ACTION ITEM
Keep the pictures out, and restate the listing that follows exactly as written.

RECORDS FOR THIS EXERCISE
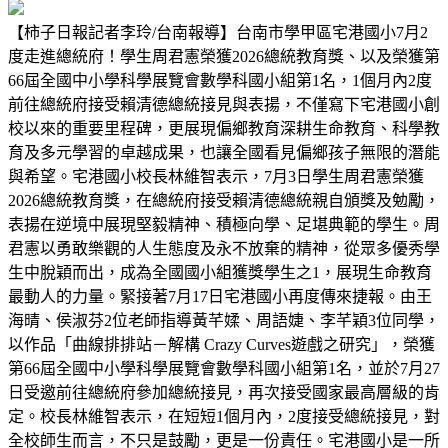
【柿子日報記者李玲/台南報導】台南市學甲區宅港國小7月2
度走進總統府！學生周君憲榮獲2026總統教育獎、以及榮獲第
66屆全國中小學科學展覽會數學科國小組第1名，1個月內2度
前往總統府接受賴清德總統接見與表揚，不僅寫下宅港國小創
校以來的重要里程碑，更展現偏鄉教育深耕生命教育、科學教
育及多元學習的卓越成果，也讓全國看見偏鄉孩子無限的潛能
與希望。宅港國小校長林維智表示，7月3日學生周君憲榮獲
2026總統教育獎，在總統府接受賴清德總統親自頒獎及勉勵，
表揚在逆境中展現堅毅精神、積極向學、足堪典範的學生。周
君憲以勇敢樂觀的人生態度及永不放棄的精神，從眾多優秀學
生中脫穎而出，成為全國國小組獲獎學生之1，展現生命教育
最動人的力量。緊接著7月17日宅港國小再度傳來捷報。由王
海晴、侯淑芬2位老師指導黃芊媃、周語婕、李芊穎3位同學，
以作品「曲線排排站－解構 Crazy Curves遊戲之研究」，榮獲
第66屆全國中小學科學展覽會數學科國小組第1名，並於7月27
日受邀前往總統府參加總統接見，再次接受國家最高層級的肯
定。校長林維智表示，在短短1個月內，2度接受總統接見，對
全校師生而言，不只是鼓勵，更是一份責任。宅港國小是一所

EXERCISE ANSWER
【柿子日報記者李玲/台南報導】台南市學甲區宅港國小7月2
度走進總統府！學生周君憲榮獲2026總統教育獎、以及榮獲第
66屆全國中小學科學展覽會數學科國小組第1名，1個月內2度
前往總統府接受賴清德總統接見與表揚，不僅寫下宅港國小創
校以來的重要里程碑，更展現偏鄉教育深耕生命教育、科學教
育及多元學習的卓越成果，也讓全國看見偏鄉孩子無限的潛能
與希望。宅港國小校長林維智表示，7月3日學生周君憲榮獲
2026總統教育獎，在總統府接受賴清德總統親自頒獎及勉勵，
表揚在逆境中展現堅毅精神、積極向學、足堪典範的學生。周
君憲以勇敢樂觀的人生態度及永不放棄的精神，從眾多優秀學
生中脫穎而出，成為全國國小組獲獎學生之1，展現生命教育
最動人的力量。緊接著7月17日宅港國小再度傳來捷報。由王
海晴、侯淑芬2位老師指導黃芊媃、周語婕、李芊穎3位同學，
以作品「曲線排排站－解構 Crazy Curves遊戲之研究」，榮獲
第66屆全國中小學科學展覽會數學科國小組第1名，並於7月27
日受邀前往總統府參加總統接見，再次接受國家最高層級的肯
定。校長林維智表示，在短短1個月內，2度接受總統接見，對
全校師生而言，不只是鼓勵，更是一份責任。宅港國小是一所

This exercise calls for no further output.